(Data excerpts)
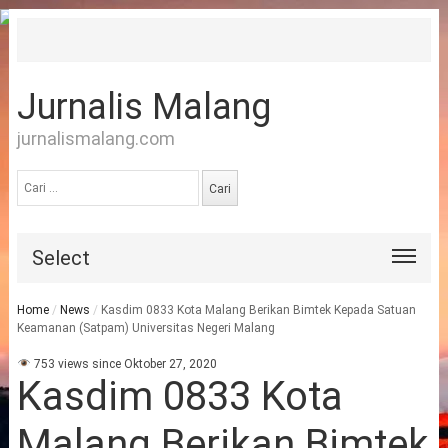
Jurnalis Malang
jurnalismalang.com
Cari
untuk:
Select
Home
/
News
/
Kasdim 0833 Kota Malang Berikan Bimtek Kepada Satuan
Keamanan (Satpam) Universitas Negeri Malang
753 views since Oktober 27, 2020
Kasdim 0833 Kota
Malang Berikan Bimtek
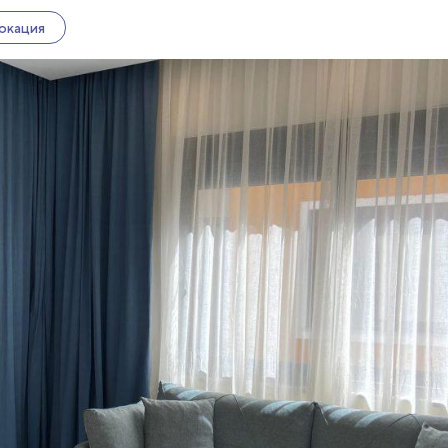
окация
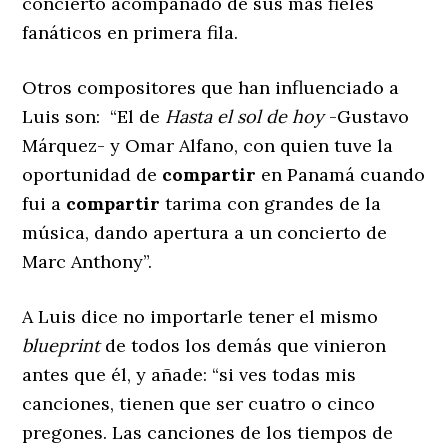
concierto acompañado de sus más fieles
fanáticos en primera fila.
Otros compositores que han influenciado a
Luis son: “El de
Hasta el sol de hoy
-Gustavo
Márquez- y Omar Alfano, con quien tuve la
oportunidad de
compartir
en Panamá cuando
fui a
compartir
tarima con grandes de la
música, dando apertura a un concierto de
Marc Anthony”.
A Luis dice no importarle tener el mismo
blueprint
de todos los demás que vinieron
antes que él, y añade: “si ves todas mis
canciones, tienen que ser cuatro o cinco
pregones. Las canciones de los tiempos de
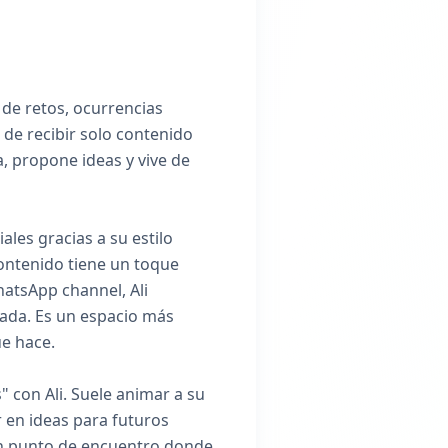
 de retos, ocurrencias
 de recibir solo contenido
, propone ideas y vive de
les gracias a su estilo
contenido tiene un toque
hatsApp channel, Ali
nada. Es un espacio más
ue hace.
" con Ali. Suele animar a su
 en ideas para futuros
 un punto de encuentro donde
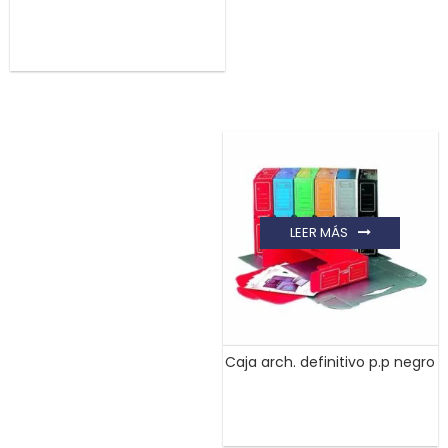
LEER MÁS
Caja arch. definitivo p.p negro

==

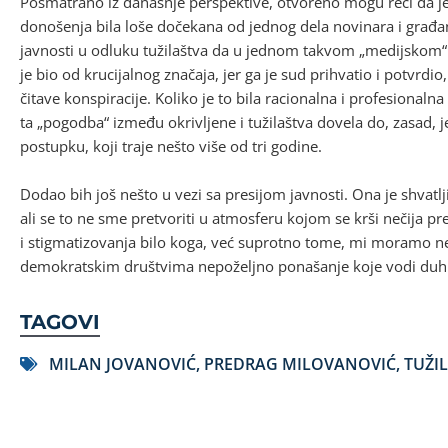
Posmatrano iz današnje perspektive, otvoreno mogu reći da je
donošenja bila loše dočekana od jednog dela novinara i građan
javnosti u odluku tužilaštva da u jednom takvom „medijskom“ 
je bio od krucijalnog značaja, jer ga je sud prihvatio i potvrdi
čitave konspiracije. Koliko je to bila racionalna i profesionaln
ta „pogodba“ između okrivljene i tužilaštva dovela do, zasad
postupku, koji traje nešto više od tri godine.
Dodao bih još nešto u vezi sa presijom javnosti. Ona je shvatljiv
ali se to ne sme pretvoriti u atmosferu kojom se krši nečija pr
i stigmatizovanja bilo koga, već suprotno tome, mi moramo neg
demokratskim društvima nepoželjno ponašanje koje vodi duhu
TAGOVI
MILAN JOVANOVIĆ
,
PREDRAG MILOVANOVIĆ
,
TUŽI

ACTIVITY.
Go through the records above and return each line in which the word "javnosti" occurs.

SOLUTION.
javnosti u odluku tužilaštva da u jednom takvom „medijskom“ 
Dodao bih još nešto u vezi sa presijom javnosti. Ona je shvatljiv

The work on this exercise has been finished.